Gladio seemed to consider, then grunted dismissively. “Iggy’s is already pissed at me. I want a real beer.”

“All you drink is Tonberry Lite!”

“That’s not beer.” 

“Wha…” said Prompto, who was pretty sure the most popular beer in all of Lucis was, in fact, a beer. Before Prompto could get any kind of clarification, Gladio was already on his way to the markets, long legs effortlessly putting him five feet ahead of Prompto.

“Wait up!” said Prompto.

—

Balamb was peak Lestallum with rustic wood floor, mismatched metal tables, and exposed pipes. Tourism had slowed considerably with the weakening of the Wall, meaning most people there were natives, talking loudly and flashing toothy grins at whoever walked by.
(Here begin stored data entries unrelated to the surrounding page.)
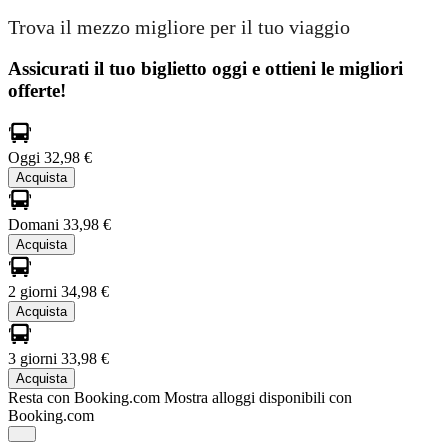
Trova il mezzo migliore per il tuo viaggio
Assicurati il ​​tuo biglietto oggi e ottieni le migliori
offerte!
Oggi
32,98 €
Acquista
Domani
33,98 €
Acquista
2 giorni
34,98 €
Acquista
3 giorni
33,98 €
Acquista
Resta con Booking.com
Mostra alloggi disponibili con
Booking.com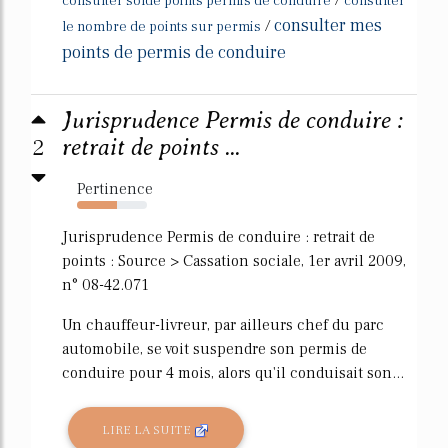
/
consulter solde points permis de conduire
consulter
consulter mes
/
le nombre de points sur permis
points de permis de conduire
Jurisprudence Permis de conduire :
2
retrait de points ...
Pertinence
57%
Jurisprudence Permis de conduire : retrait de
points : Source > Cassation sociale, 1er avril 2009,
n° 08-42.071
Un chauffeur-livreur, par ailleurs chef du parc
automobile, se voit suspendre son permis de
conduire pour 4 mois, alors qu'il conduisait son...
LIRE LA SUITE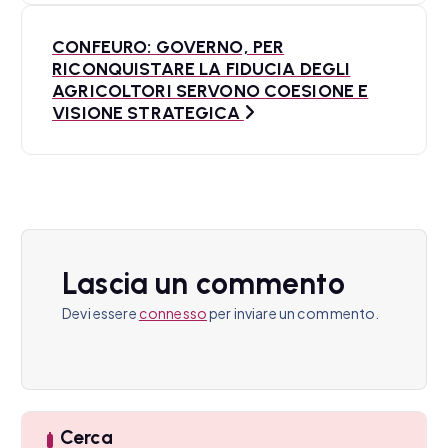
i
CONFEURO: GOVERNO, PER
RICONQUISTARE LA FIDUCIA DEGLI
g
AGRICOLTORI SERVONO COESIONE E
a
VISIONE STRATEGICA
z
i
o
n
Lascia un commento
e
Devi essere
connesso
per inviare un commento.
a
r
t
Cerca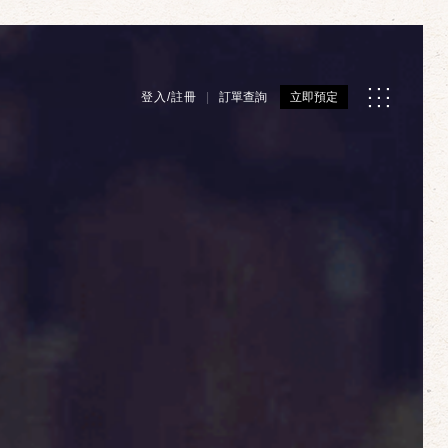
登入/註冊
訂單查詢
立即預定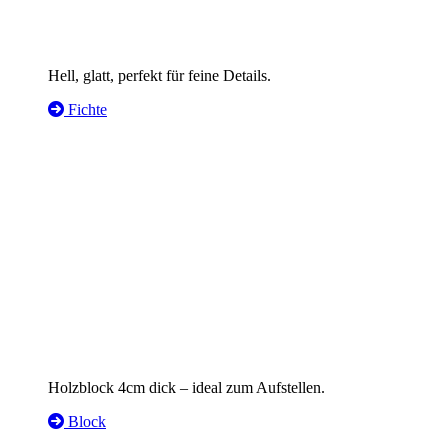
Hell, glatt, perfekt für feine Details.
Fichte
Holzblock 4cm dick – ideal zum Aufstellen.
Block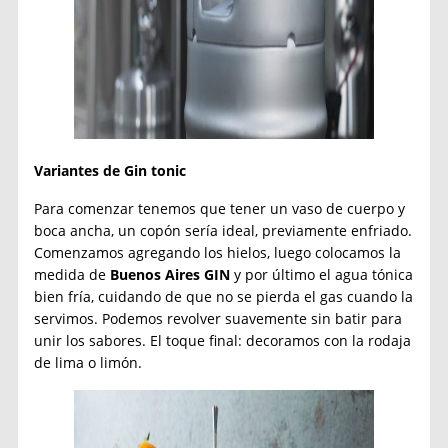
Variantes de Gin tonic
Para comenzar tenemos que tener un vaso de cuerpo y
boca ancha, un copón sería ideal, previamente enfriado.
Comenzamos agregando los hielos, luego colocamos la
medida de
Buenos Aires GIN
y por último el agua tónica
bien fría, cuidando de que no se pierda el gas cuando la
servimos. Podemos revolver suavemente sin batir para
unir los sabores. El toque final: decoramos con la rodaja
de lima o limón.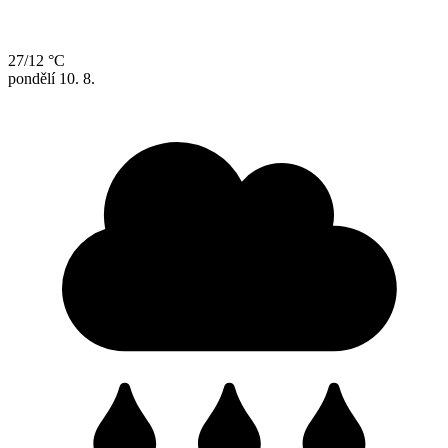
27/12 °C
pondělí
10. 8.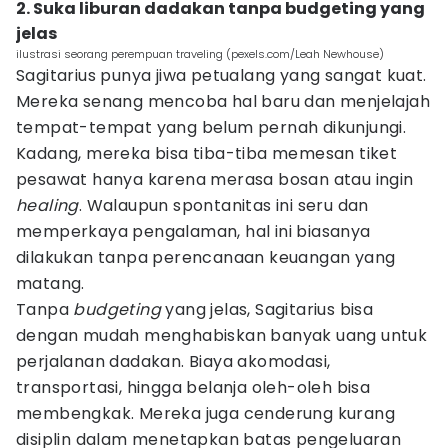
2. Suka liburan dadakan tanpa budgeting yang
jelas
ilustrasi seorang perempuan traveling (pexels.com/Leah Newhouse)
Sagitarius punya jiwa petualang yang sangat kuat.
Mereka senang mencoba hal baru dan menjelajah
tempat-tempat yang belum pernah dikunjungi.
Kadang, mereka bisa tiba-tiba memesan tiket
pesawat hanya karena merasa bosan atau ingin
healing
. Walaupun spontanitas ini seru dan
memperkaya pengalaman, hal ini biasanya
dilakukan tanpa perencanaan keuangan yang
matang.
Tanpa
budgeting
yang jelas, Sagitarius bisa
dengan mudah menghabiskan banyak uang untuk
perjalanan dadakan. Biaya akomodasi,
transportasi, hingga belanja oleh-oleh bisa
membengkak. Mereka juga cenderung kurang
disiplin dalam menetapkan batas pengeluaran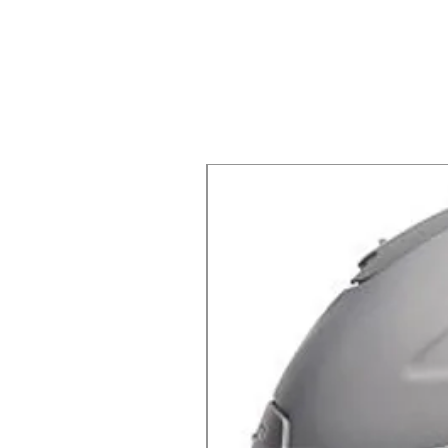
X-lite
Ignis and Noctis hated the more expressive culture of outer Lucis, but Prompto and Gladio thought it was fun. They both smiled back at everyone, saying ‘hey!’ to strangers and complimenting hairstyles and outfits. If they’d done that in Insomnia, they would have received polite smiles at best, open annoyance at worst.

They claimed a spot in a far corner, allowing Gladio his deeply ingrained habit of keeping as many people in his sight as possible, even if Noctis was back at the hotel. A waitress came to them immediately and rambled off a list of beer types that Prompto had never heard of before. He had no idea beer was this complicated. He thought beer was just one thing, beer. It was bubbly, bitter, and kind of gross. That was beer.

Prompto was apparently wrong.

Gladio ordered something called a Son Of A Submariner. When the waitress turned to him, Prompto panicked, and ordered a “Man With A Machine Gun,” whatever tha twas. He remembered nothing about the beer’s description, but he liked the name. After all, Prompto, indeed, had a machine gun. His choice got an eyebrow raise out of Gladio, which made Prompto very, very nervous.

The waitress left, and Prompto opened his food box, filling the air with the scent of well-seasoned food. Prompto realized he was incredibly, incredibly hungry. He wanted to dig in right away, but Gladio seemed less enthusiastic, apparently waiting for the beer. Prompto picked up his fork, blinked at Gladio, set his fork down, and shifted around in his seat.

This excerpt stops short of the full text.